▶ What you need to do
Once you have checked each line below, report only the number of lines that contain the word "step".
------ Source records ------
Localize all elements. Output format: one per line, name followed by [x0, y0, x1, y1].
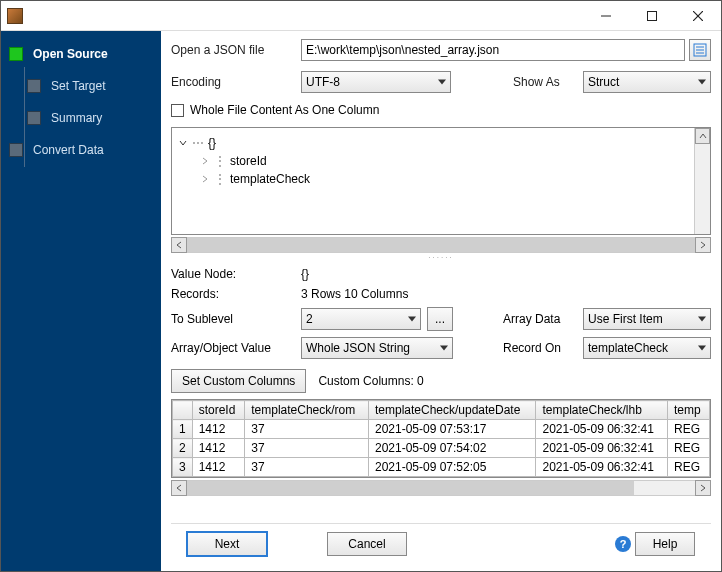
sublevel-more-button[interactable]: ...: [427, 307, 453, 331]
value-node-label: Value Node:: [171, 267, 301, 281]
col-header[interactable]: storeId: [192, 401, 245, 420]
vertical-scrollbar[interactable]: [694, 128, 710, 234]
json-tree[interactable]: ⋯ {} ⋮ storeId ⋮ templateCheck: [171, 127, 711, 235]
sidebar-item-summary[interactable]: Summary: [9, 105, 161, 131]
sidebar-item-label: Open Source: [33, 47, 108, 61]
node-icon: ⋮: [214, 172, 226, 186]
footer: Next Cancel ? Help: [171, 523, 711, 563]
sidebar-item-set-target[interactable]: Set Target: [9, 73, 161, 99]
corner-header: [173, 401, 193, 420]
tree-hscroll[interactable]: [171, 237, 711, 253]
chevron-down-icon: [408, 317, 416, 322]
value-node-value: {}: [301, 267, 309, 281]
next-button[interactable]: Next: [187, 532, 267, 556]
sidebar-item-convert-data[interactable]: Convert Data: [9, 137, 161, 163]
sidebar-item-label: Convert Data: [33, 143, 104, 157]
sidebar-item-label: Set Target: [51, 79, 105, 93]
scroll-thumb[interactable]: [187, 481, 634, 495]
record-on-combo[interactable]: templateCheck: [583, 337, 711, 359]
set-custom-columns-button[interactable]: Set Custom Columns: [171, 369, 306, 393]
braces-icon: ⋯: [192, 136, 204, 150]
step-icon: [27, 79, 41, 93]
array-data-combo[interactable]: Use First Item: [583, 308, 711, 330]
show-as-combo[interactable]: Struct: [583, 71, 711, 93]
tree-root[interactable]: ⋯ {}: [178, 134, 704, 152]
chevron-down-icon: [440, 346, 448, 351]
scroll-left-icon[interactable]: [171, 480, 187, 496]
records-value: 3 Rows 10 Columns: [301, 287, 408, 301]
splitter[interactable]: ∙∙∙∙∙∙: [171, 253, 711, 261]
array-data-label: Array Data: [503, 312, 583, 326]
scroll-up-icon[interactable]: [695, 128, 710, 144]
scroll-right-icon[interactable]: [695, 480, 711, 496]
encoding-combo[interactable]: UTF-8: [301, 71, 451, 93]
chevron-down-icon[interactable]: [178, 138, 188, 148]
maximize-button[interactable]: [629, 1, 675, 30]
sublevel-label: To Sublevel: [171, 312, 301, 326]
custom-columns-count: Custom Columns: 0: [318, 374, 423, 388]
col-header[interactable]: templateCheck/rom: [245, 401, 369, 420]
chevron-down-icon: [698, 346, 706, 351]
step-icon: [27, 111, 41, 125]
tree-node[interactable]: ⋮ templateCheck: [178, 170, 704, 188]
col-header[interactable]: templateCheck/lhb: [536, 401, 668, 420]
chevron-down-icon: [438, 80, 446, 85]
record-on-label: Record On: [503, 341, 583, 355]
sidebar-item-label: Summary: [51, 111, 102, 125]
chevron-down-icon: [698, 80, 706, 85]
chevron-right-icon[interactable]: [200, 174, 210, 184]
col-header[interactable]: temp: [668, 401, 710, 420]
minimize-button[interactable]: [583, 1, 629, 30]
help-icon: ?: [615, 536, 631, 552]
sidebar: Open Source Set Target Summary Convert D…: [1, 31, 161, 571]
scroll-right-icon[interactable]: [695, 237, 711, 253]
svg-rect-1: [648, 11, 657, 20]
records-label: Records:: [171, 287, 301, 301]
table-hscroll[interactable]: [171, 480, 711, 496]
file-path-input[interactable]: [301, 39, 685, 61]
titlebar: [1, 1, 721, 31]
whole-file-checkbox[interactable]: [171, 104, 184, 117]
table-row[interactable]: 3 1412 37 2021-05-09 07:52:05 2021-05-09…: [173, 458, 710, 477]
array-obj-value-combo[interactable]: Whole JSON String: [301, 337, 453, 359]
encoding-label: Encoding: [171, 75, 301, 89]
cancel-button[interactable]: Cancel: [327, 532, 407, 556]
sidebar-item-open-source[interactable]: Open Source: [9, 41, 161, 67]
table-row[interactable]: 1 1412 37 2021-05-09 07:53:17 2021-05-09…: [173, 420, 710, 439]
sublevel-combo[interactable]: 2: [301, 308, 421, 330]
chevron-down-icon: [698, 317, 706, 322]
node-icon: ⋮: [214, 154, 226, 168]
open-json-label: Open a JSON file: [171, 43, 301, 57]
whole-file-label: Whole File Content As One Column: [190, 103, 379, 117]
show-as-label: Show As: [513, 75, 583, 89]
chevron-right-icon[interactable]: [200, 156, 210, 166]
scroll-left-icon[interactable]: [171, 237, 187, 253]
sidebar-tree-line: [24, 67, 25, 167]
step-icon: [9, 143, 23, 157]
array-obj-value-label: Array/Object Value: [171, 341, 301, 355]
tree-node[interactable]: ⋮ storeId: [178, 152, 704, 170]
browse-button[interactable]: [689, 39, 711, 61]
preview-table[interactable]: storeId templateCheck/rom templateCheck/…: [171, 399, 711, 478]
step-icon: [9, 47, 23, 61]
col-header[interactable]: templateCheck/updateDate: [368, 401, 536, 420]
table-row[interactable]: 2 1412 37 2021-05-09 07:54:02 2021-05-09…: [173, 439, 710, 458]
app-icon: [7, 8, 23, 24]
close-button[interactable]: [675, 1, 721, 30]
scroll-thumb[interactable]: [187, 238, 695, 252]
help-button[interactable]: Help: [635, 532, 695, 556]
main-panel: Open a JSON file Encoding UTF-8 Show As …: [161, 31, 721, 571]
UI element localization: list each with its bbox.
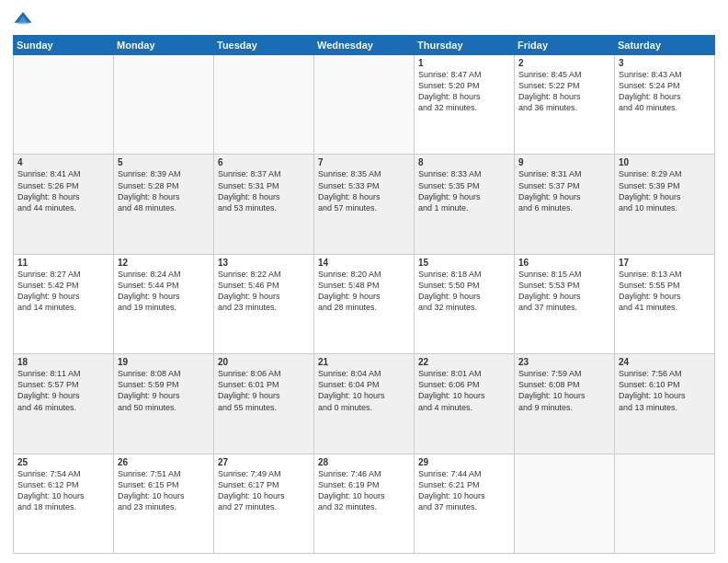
day-number: 27: [218, 457, 310, 467]
calendar-header: SundayMondayTuesdayWednesdayThursdayFrid…: [14, 36, 715, 55]
day-info: Sunrise: 7:51 AMSunset: 6:15 PMDaylight:…: [118, 468, 210, 513]
calendar-cell: 4Sunrise: 8:41 AMSunset: 5:26 PMDaylight…: [14, 155, 114, 254]
day-of-week-header: Saturday: [615, 36, 715, 55]
calendar-week-row: 25Sunrise: 7:54 AMSunset: 6:12 PMDayligh…: [14, 454, 715, 553]
day-info: Sunrise: 8:15 AMSunset: 5:53 PMDaylight:…: [518, 269, 610, 314]
calendar-cell: 26Sunrise: 7:51 AMSunset: 6:15 PMDayligh…: [114, 454, 214, 553]
day-info: Sunrise: 8:31 AMSunset: 5:37 PMDaylight:…: [518, 168, 610, 213]
day-info: Sunrise: 7:49 AMSunset: 6:17 PMDaylight:…: [218, 468, 310, 513]
calendar-cell: 29Sunrise: 7:44 AMSunset: 6:21 PMDayligh…: [415, 454, 515, 553]
calendar-cell: 9Sunrise: 8:31 AMSunset: 5:37 PMDaylight…: [515, 155, 615, 254]
calendar-body: 1Sunrise: 8:47 AMSunset: 5:20 PMDaylight…: [14, 55, 715, 554]
calendar-cell: 14Sunrise: 8:20 AMSunset: 5:48 PMDayligh…: [314, 254, 415, 353]
day-number: 28: [318, 457, 410, 467]
calendar-cell: 15Sunrise: 8:18 AMSunset: 5:50 PMDayligh…: [415, 254, 515, 353]
calendar-cell: 23Sunrise: 7:59 AMSunset: 6:08 PMDayligh…: [515, 354, 615, 454]
calendar-cell: 21Sunrise: 8:04 AMSunset: 6:04 PMDayligh…: [314, 354, 415, 454]
calendar-cell: [615, 454, 715, 553]
calendar-week-row: 11Sunrise: 8:27 AMSunset: 5:42 PMDayligh…: [14, 254, 715, 353]
day-number: 25: [17, 457, 109, 467]
calendar-cell: [214, 55, 314, 155]
day-number: 20: [218, 357, 310, 367]
calendar-cell: [314, 55, 415, 155]
day-number: 19: [118, 357, 210, 367]
day-number: 29: [418, 457, 510, 467]
calendar-cell: [515, 454, 615, 553]
day-info: Sunrise: 8:11 AMSunset: 5:57 PMDaylight:…: [17, 368, 109, 413]
calendar-week-row: 1Sunrise: 8:47 AMSunset: 5:20 PMDaylight…: [14, 55, 715, 155]
day-info: Sunrise: 8:41 AMSunset: 5:26 PMDaylight:…: [17, 168, 109, 213]
day-info: Sunrise: 7:44 AMSunset: 6:21 PMDaylight:…: [418, 468, 510, 513]
calendar: SundayMondayTuesdayWednesdayThursdayFrid…: [13, 35, 715, 554]
day-number: 12: [118, 258, 210, 268]
day-number: 3: [619, 58, 711, 68]
calendar-week-row: 18Sunrise: 8:11 AMSunset: 5:57 PMDayligh…: [14, 354, 715, 454]
day-info: Sunrise: 8:37 AMSunset: 5:31 PMDaylight:…: [218, 168, 310, 213]
day-info: Sunrise: 8:27 AMSunset: 5:42 PMDaylight:…: [17, 269, 109, 314]
calendar-cell: 28Sunrise: 7:46 AMSunset: 6:19 PMDayligh…: [314, 454, 415, 553]
day-info: Sunrise: 8:22 AMSunset: 5:46 PMDaylight:…: [218, 269, 310, 314]
calendar-cell: 27Sunrise: 7:49 AMSunset: 6:17 PMDayligh…: [214, 454, 314, 553]
calendar-cell: 11Sunrise: 8:27 AMSunset: 5:42 PMDayligh…: [14, 254, 114, 353]
day-number: 13: [218, 258, 310, 268]
day-number: 21: [318, 357, 410, 367]
day-info: Sunrise: 8:39 AMSunset: 5:28 PMDaylight:…: [118, 168, 210, 213]
day-number: 22: [418, 357, 510, 367]
logo-icon: [13, 9, 33, 29]
day-number: 6: [218, 157, 310, 167]
day-info: Sunrise: 8:35 AMSunset: 5:33 PMDaylight:…: [318, 168, 410, 213]
day-of-week-header: Friday: [515, 36, 615, 55]
calendar-cell: 20Sunrise: 8:06 AMSunset: 6:01 PMDayligh…: [214, 354, 314, 454]
calendar-cell: 22Sunrise: 8:01 AMSunset: 6:06 PMDayligh…: [415, 354, 515, 454]
calendar-cell: 10Sunrise: 8:29 AMSunset: 5:39 PMDayligh…: [615, 155, 715, 254]
day-number: 26: [118, 457, 210, 467]
day-info: Sunrise: 8:13 AMSunset: 5:55 PMDaylight:…: [619, 269, 711, 314]
calendar-week-row: 4Sunrise: 8:41 AMSunset: 5:26 PMDaylight…: [14, 155, 715, 254]
calendar-cell: 3Sunrise: 8:43 AMSunset: 5:24 PMDaylight…: [615, 55, 715, 155]
day-info: Sunrise: 8:24 AMSunset: 5:44 PMDaylight:…: [118, 269, 210, 314]
day-number: 1: [418, 58, 510, 68]
page: SundayMondayTuesdayWednesdayThursdayFrid…: [0, 0, 728, 563]
day-info: Sunrise: 8:18 AMSunset: 5:50 PMDaylight:…: [418, 269, 510, 314]
calendar-cell: 6Sunrise: 8:37 AMSunset: 5:31 PMDaylight…: [214, 155, 314, 254]
day-of-week-header: Thursday: [415, 36, 515, 55]
calendar-cell: 24Sunrise: 7:56 AMSunset: 6:10 PMDayligh…: [615, 354, 715, 454]
day-of-week-header: Tuesday: [214, 36, 314, 55]
calendar-cell: 19Sunrise: 8:08 AMSunset: 5:59 PMDayligh…: [114, 354, 214, 454]
day-number: 17: [619, 258, 711, 268]
day-number: 2: [518, 58, 610, 68]
day-of-week-header: Monday: [114, 36, 214, 55]
day-number: 18: [17, 357, 109, 367]
day-of-week-header: Wednesday: [314, 36, 415, 55]
day-info: Sunrise: 7:56 AMSunset: 6:10 PMDaylight:…: [619, 368, 711, 413]
day-info: Sunrise: 8:47 AMSunset: 5:20 PMDaylight:…: [418, 69, 510, 114]
calendar-cell: 17Sunrise: 8:13 AMSunset: 5:55 PMDayligh…: [615, 254, 715, 353]
calendar-cell: [14, 55, 114, 155]
calendar-cell: 5Sunrise: 8:39 AMSunset: 5:28 PMDaylight…: [114, 155, 214, 254]
header: [13, 9, 715, 29]
day-number: 11: [17, 258, 109, 268]
calendar-cell: 2Sunrise: 8:45 AMSunset: 5:22 PMDaylight…: [515, 55, 615, 155]
day-number: 8: [418, 157, 510, 167]
day-info: Sunrise: 7:54 AMSunset: 6:12 PMDaylight:…: [17, 468, 109, 513]
day-info: Sunrise: 8:08 AMSunset: 5:59 PMDaylight:…: [118, 368, 210, 413]
day-number: 4: [17, 157, 109, 167]
day-info: Sunrise: 8:01 AMSunset: 6:06 PMDaylight:…: [418, 368, 510, 413]
day-number: 16: [518, 258, 610, 268]
day-info: Sunrise: 7:46 AMSunset: 6:19 PMDaylight:…: [318, 468, 410, 513]
calendar-cell: 18Sunrise: 8:11 AMSunset: 5:57 PMDayligh…: [14, 354, 114, 454]
calendar-cell: 25Sunrise: 7:54 AMSunset: 6:12 PMDayligh…: [14, 454, 114, 553]
calendar-cell: [114, 55, 214, 155]
day-info: Sunrise: 7:59 AMSunset: 6:08 PMDaylight:…: [518, 368, 610, 413]
day-info: Sunrise: 8:43 AMSunset: 5:24 PMDaylight:…: [619, 69, 711, 114]
header-row: SundayMondayTuesdayWednesdayThursdayFrid…: [14, 36, 715, 55]
day-number: 5: [118, 157, 210, 167]
calendar-cell: 7Sunrise: 8:35 AMSunset: 5:33 PMDaylight…: [314, 155, 415, 254]
day-info: Sunrise: 8:33 AMSunset: 5:35 PMDaylight:…: [418, 168, 510, 213]
day-info: Sunrise: 8:04 AMSunset: 6:04 PMDaylight:…: [318, 368, 410, 413]
calendar-cell: 1Sunrise: 8:47 AMSunset: 5:20 PMDaylight…: [415, 55, 515, 155]
day-number: 24: [619, 357, 711, 367]
day-info: Sunrise: 8:20 AMSunset: 5:48 PMDaylight:…: [318, 269, 410, 314]
day-number: 15: [418, 258, 510, 268]
calendar-cell: 13Sunrise: 8:22 AMSunset: 5:46 PMDayligh…: [214, 254, 314, 353]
------
▶ Solved exercise
4